California workplace regulators are set to reconsider controversial masking rules designed to protect employees from coronavirus – requirements that business organizations say will make it harder for them to operate when the state fully opens its economy next week. A “special meeting” of the California Workforce Safety and Health Board was quickly scheduled for Wednesday, after state health officer Dr. Tomás Aragón sent a letter to the panel reiterating the state’s plans to follow federal guidance from next Tuesday. Aragón said the state will remove almost all social distance requirements and release the mask requirement for people who have been vaccinated, while “requiring facial coatings for all unvaccinated people in indoor public spaces and businesses.”

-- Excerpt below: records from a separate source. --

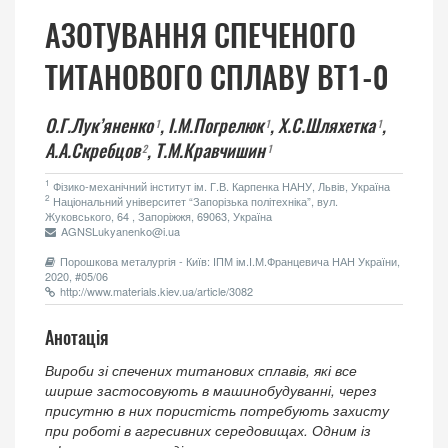
АЗОТУВАННЯ СПЕЧЕНОГО
ТИТАНОВОГО СПЛАВУ ВТ1-0
О.Г.Лук’яненко
,
І.М.Погрелюк
,
Х.С.Шляхетка
,
1
1
1
А.А.Скребцов
,
Т.М.Кравчишин
2
1
1
Фізико-механічний інститут ім. Г.В. Карпенка НАНУ, Львів, Україна
2
Національний університет “Запорізька політехніка”, вул.
Жуковського, 64 , Запоріжжя, 69063, Україна
AGNSLukyanenko@i.ua
Порошкова металургія - Київ: ІПМ ім.І.М.Францевича НАН України,
2020, #05/06
http://www.materials.kiev.ua/article/3082
Анотація
Вироби зі спечених титанових сплавів, які все
ширше застосовують в машинобудуванні, через
присутню в них пористість потребують захисту
при роботі в агресивних середовищах. Одним із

California workplace regulators are set to reconsider controversial masking rules designed to protect employees from coronavirus – requirements that business organizations say will make it harder for them to operate when the state fully opens its economy next week.
A “special meeting” of the California Workforce Safety and Health Board was hastily scheduled for Wednesday, after state health officer Dr. Tomás Aragón sent a letter to the panel reiterating the state’s plans to follow federal guidance starting next Tuesday.
Aragón said the state will remove almost all social distance requirements and drop the mask requirement for people who have been vaccinated, while “requiring facial coatings for all unvaccinated people in indoor public spaces and businesses.”
This policy contradicts the board’s vote last week to allow workers to go maskless only if every employee in a room is fully vaccinated against coronavirus. The board will consider Aragon’s letter “and take action if appropriate,” said board spokeswoman Erika Monterroza.
Meanwhile, a dozen business groups, including the California Retailers Association and organizations representing producers, farmers, tourism interests and other industries, sent a letter to Gavin Newsom, asking him to immediately issue an emergency order repealing board rules called the Emergency Temporary Standards (ETS)) and set government jobs in line with federal guidelines.
Without such action, the groups said the state’s economy will not reopen completely next week, as Newsom has said.
“Companies will not bring employees back with the level of confusion and uncertainty created by the ETS and the mixed messages from state and local executives,” the letter said.
The groups called the board’s rules “expensive obligations for companies of all sizes, but especially for small businesses that may not have the legal expertise to navigate the confusing and conflicting statements and rules coming from different levels of government.”
Newsom was asked last Friday if he would issue such an order, and he indicated he was reluctant.
On Tuesday, Newsom’s office reiterated its statement from last week: that the administration is “hopeful that the board will revise its guidance to reflect the latest science, while continuing to protect workers and balance realistic and enforceable requirements for employers.”
The rules of the Cal / OSHA Board apply to almost all workplaces in the state, including workers in offices, factories and retail.
Its pandemic rules apply to all employees except those who work from home or where there is a single employee who has no contact with other people.
The board at Wednesday’s meeting was able to withdraw the new rules, which it adopted less than a week ago, because they have not yet come into force, Monterroza said.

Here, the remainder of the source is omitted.